# internet Broadband 3g stick



## johnthe bear (Apr 3, 2012)

Has anyone got the MOVISTAR mobile internet broadband stick with sim card. I am interested to know if it works.
Seems to me to be a better option than a landline set up.


----------



## jojo (Sep 20, 2007)

johnthe bear said:


> Has anyone got the MOVISTAR mobile internet broadband stick with sim card. I am interested to know if it works.
> Seems to me to be a better option than a landline set up.


Isnt it a little pricey???

Jo xxx


----------



## bob_bob (Jan 5, 2011)

Don't know about cost but speed is dependant on the 3g coverage in your area and generally you have a small monthly download limit which you will soon use up watching things like Youtube or BBC iPlayer.

I have one in the UK for when I was camping, the 3Gb monthly limit could be gone in a couple of days if I was watching streaming video.

That said if you only want to do emails and forums you may well be fine but forget streaming video and downloading things like films.


----------



## Dougy (Apr 28, 2012)

I have used various 3G sticks in ES and can only recommend Orange at this stage when it comes cost and also speed.
Vodafone 1 gig for 25 euros approx.
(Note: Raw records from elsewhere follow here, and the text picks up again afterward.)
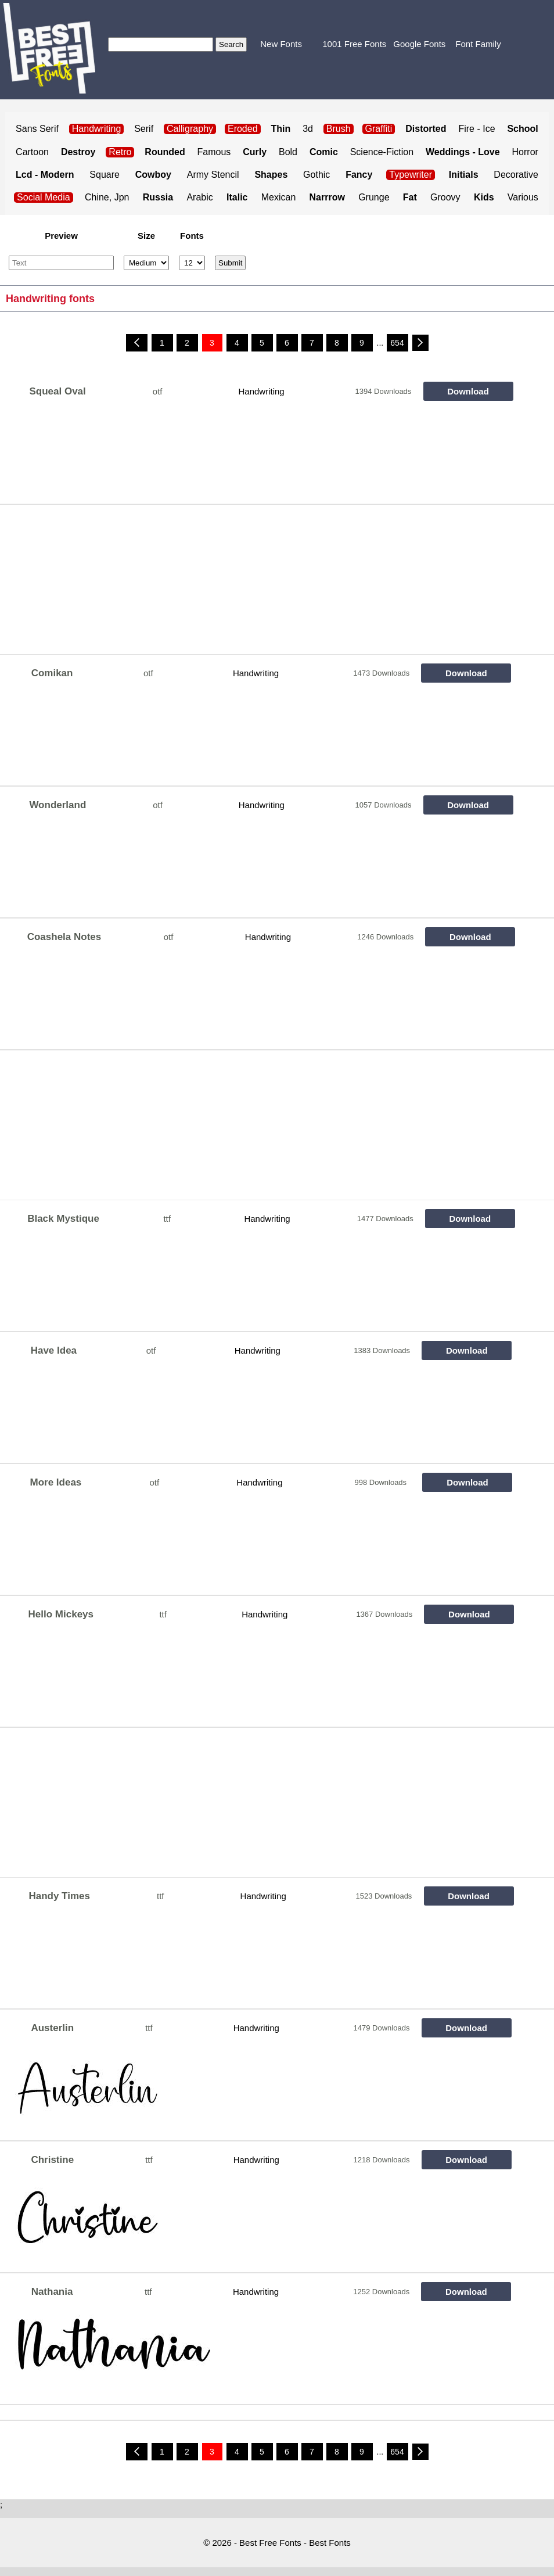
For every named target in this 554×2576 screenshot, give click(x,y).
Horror (525, 152)
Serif (143, 129)
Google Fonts (419, 44)
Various (523, 197)
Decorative (516, 175)
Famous (214, 152)
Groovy (445, 197)
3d (308, 129)
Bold (288, 152)
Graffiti (379, 129)
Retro (120, 152)
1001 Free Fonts (354, 44)
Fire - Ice (476, 129)
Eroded (243, 129)
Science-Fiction (381, 152)
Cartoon (32, 152)
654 (397, 342)
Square (104, 175)
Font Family (478, 44)
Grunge (373, 197)
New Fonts (281, 44)
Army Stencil (213, 175)
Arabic (199, 197)
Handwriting (261, 391)
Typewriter (410, 175)
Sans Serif (37, 129)
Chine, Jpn (107, 197)
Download (468, 391)
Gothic (316, 175)
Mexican (278, 197)
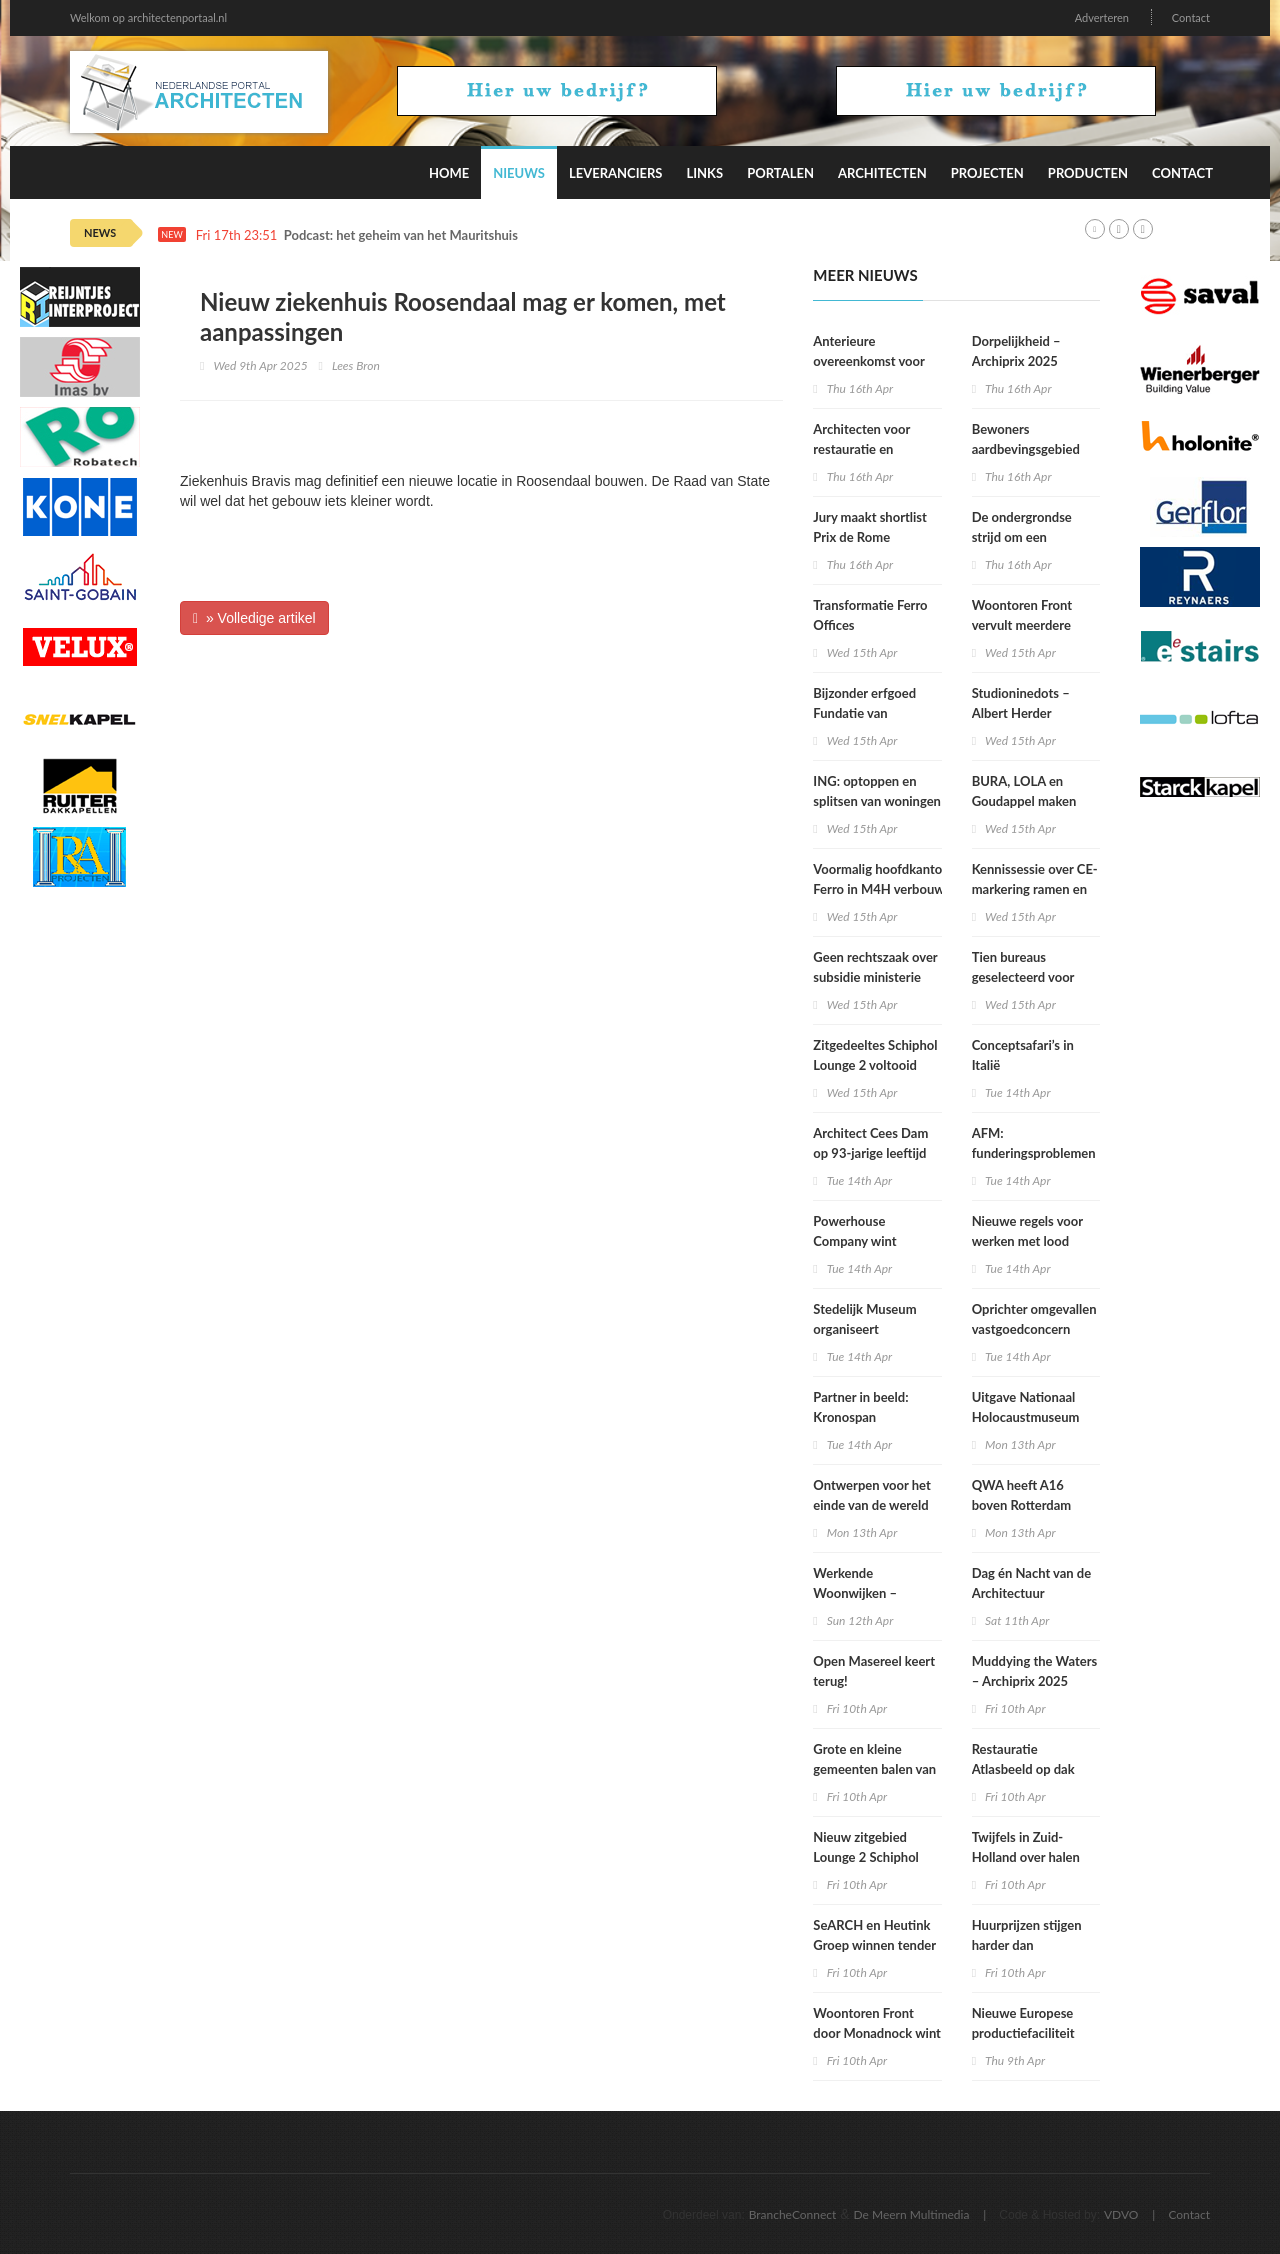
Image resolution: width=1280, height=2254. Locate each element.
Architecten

After 1 gig, internet stops
Movi cost more and did not see any better speed.
Orange 35 Euros for 2 gig and after 2 gig is used, speed is shaped down to 128 kbps for the rest of the month. I have usedup 2 gig in 5 days and now using this on shaped speed and still works ok but very very slow on loading video.

BTW, these speeds are for Javea area and have 3G+ coverage on all 3 providers.


----------



## Solwriter (Jan 10, 2012)

Hi Johnthe bear,
As others have said, internet speed on a usb dongle will depend on the coverage area and will go down quite quickly as soon as you begin to use it.
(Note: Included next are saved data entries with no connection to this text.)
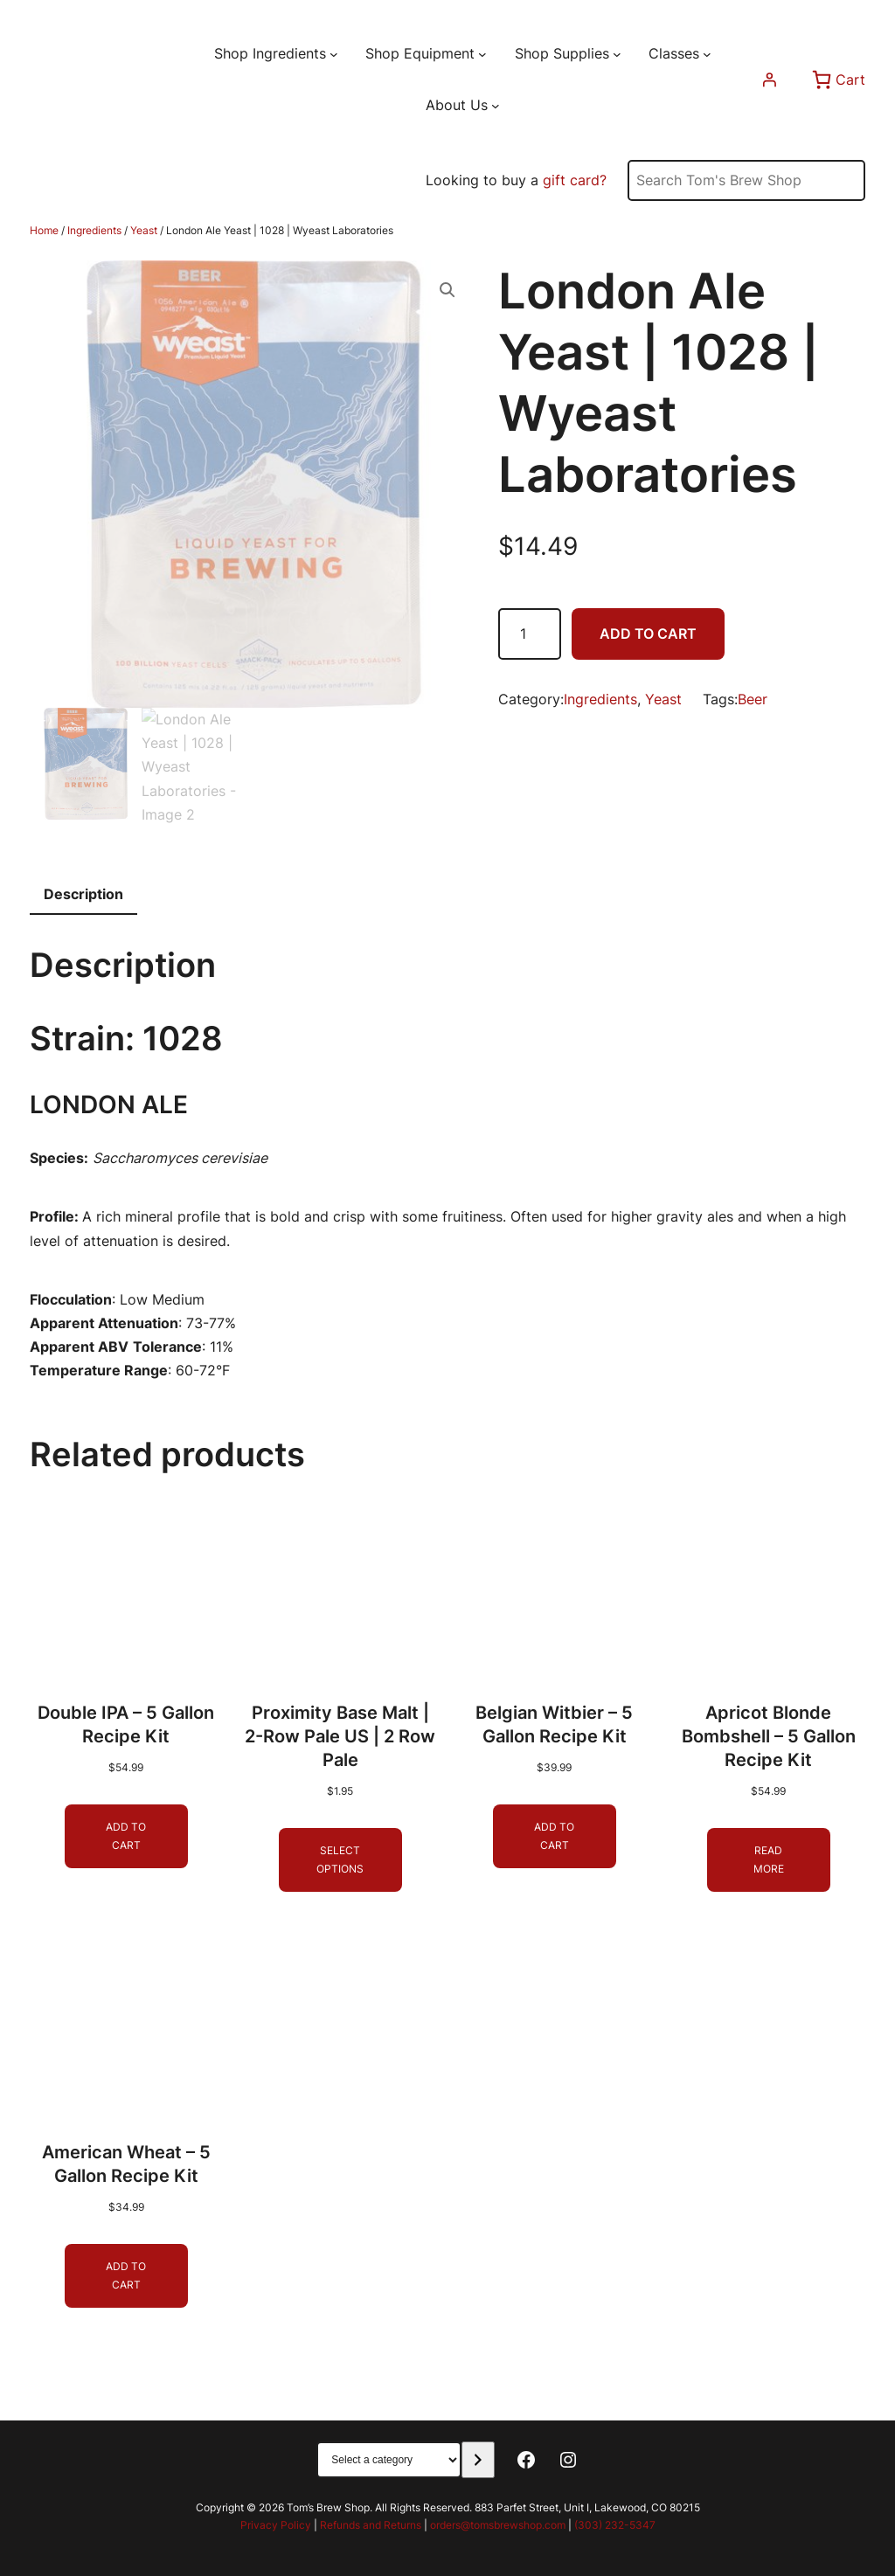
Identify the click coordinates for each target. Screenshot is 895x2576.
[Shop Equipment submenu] (482, 54)
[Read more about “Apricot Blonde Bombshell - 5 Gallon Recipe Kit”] (768, 1861)
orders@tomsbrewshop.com (497, 2524)
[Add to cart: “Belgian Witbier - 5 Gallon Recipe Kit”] (554, 1837)
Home (44, 230)
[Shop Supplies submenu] (617, 54)
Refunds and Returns (370, 2524)
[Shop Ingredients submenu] (334, 54)
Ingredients (94, 230)
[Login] (769, 79)
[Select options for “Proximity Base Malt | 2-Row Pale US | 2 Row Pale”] (340, 1861)
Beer (752, 699)
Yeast (143, 230)
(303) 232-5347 (615, 2524)
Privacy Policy (275, 2524)
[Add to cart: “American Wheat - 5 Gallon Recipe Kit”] (126, 2277)
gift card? (575, 180)
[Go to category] (477, 2459)
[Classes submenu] (707, 54)
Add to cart (648, 633)
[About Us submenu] (495, 105)
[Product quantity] (529, 634)
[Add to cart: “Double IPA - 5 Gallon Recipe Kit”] (126, 1837)
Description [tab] (83, 894)
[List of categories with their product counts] (388, 2459)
But I had a look for 3g coverage areas for you.
I take it, from your profile, the coverage area would be Benalmádena.

Here is a link to a Vodafone coverage map for Benalmádena (or if the link resets, just put in the province and town).
As you can see by clicking on the different coverages, 3g is patchy at best, but 2g is ok.
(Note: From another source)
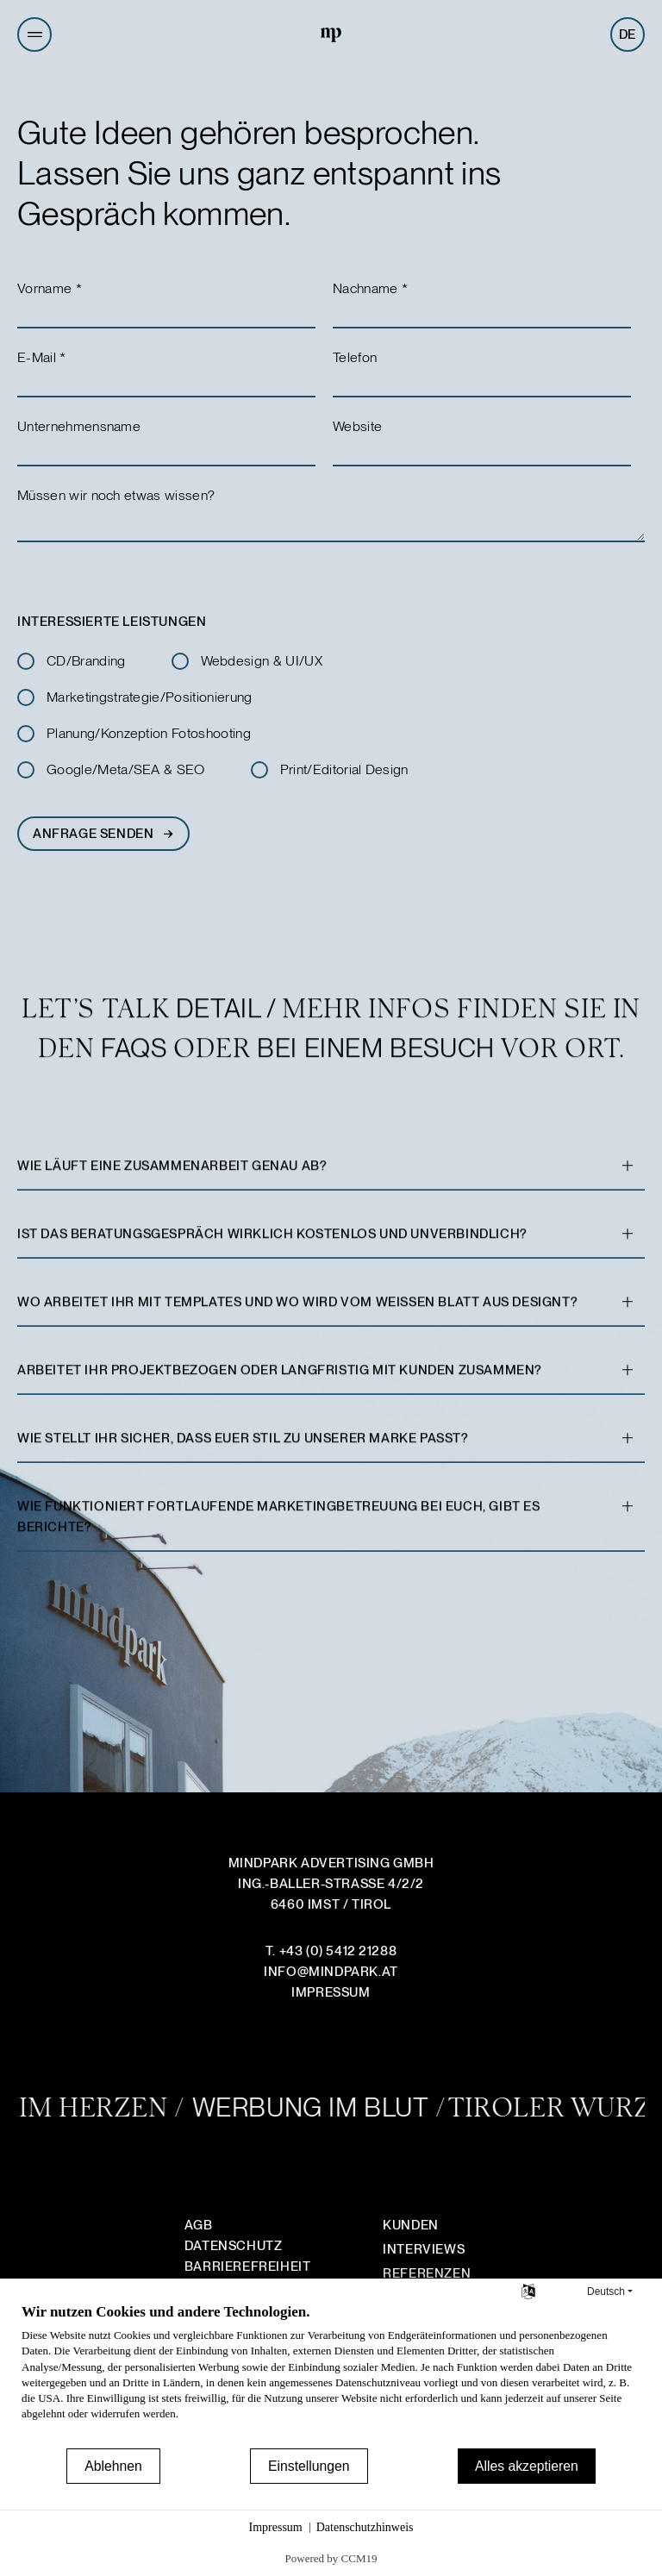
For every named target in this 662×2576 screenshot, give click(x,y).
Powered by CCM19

Here is a link to an Orange coverage map for Benalmádena.
As you will see, 3g coverage indoors is very patchy, but 2g coverage is pretty good.

I have tried everything, but cannot get to a coverage map for Movistar, so I can only tell you my experience in the Granada region - 3g coverage is excellent outdoors and around the city itself, and works on complimentary 3G in places like Carrefour, but, like in so many areas in Spain, drops off to EDGE (roughly 2.5 compared to 2G and 3G) in surrounding areas. My smartphone can get EDGE constantly indoors and out if that is any help, and it's ok, but not brilliant.

So, I would say that you will be able to get some coverage (either 3G, EDGE, 2G, or GPRS) from any of the three main carriers in your region, so you can really compare prices and see which one is best for you.
But dont expect miracles. It isn't going to happen.


----------



## johnthe bear (Apr 3, 2012)

Thanks everyone I never go it alone untill I hear from the forum Excellant feedback


----------



## NicolaYMarkinSpain (Jun 9, 2012)

HI, 

I travel to and from spain a lot with work and I use the Moviestar stick for internet connection and have found it to be really good, it connects well even in the mountains and has not let me ddown yet. Hope this helps

N x


----------



## johnthe bear (Apr 3, 2012)

NicolaYMarkinSpain said:


> HI,
> 
> I travel to and from spain a lot with work and I use the Moviestar stick for internet connection and have found it to be really good, it connects well even in the mountains and has not let me ddown yet. Hope this helps
> 
> N x


Fantastick Thank you for your input.


----------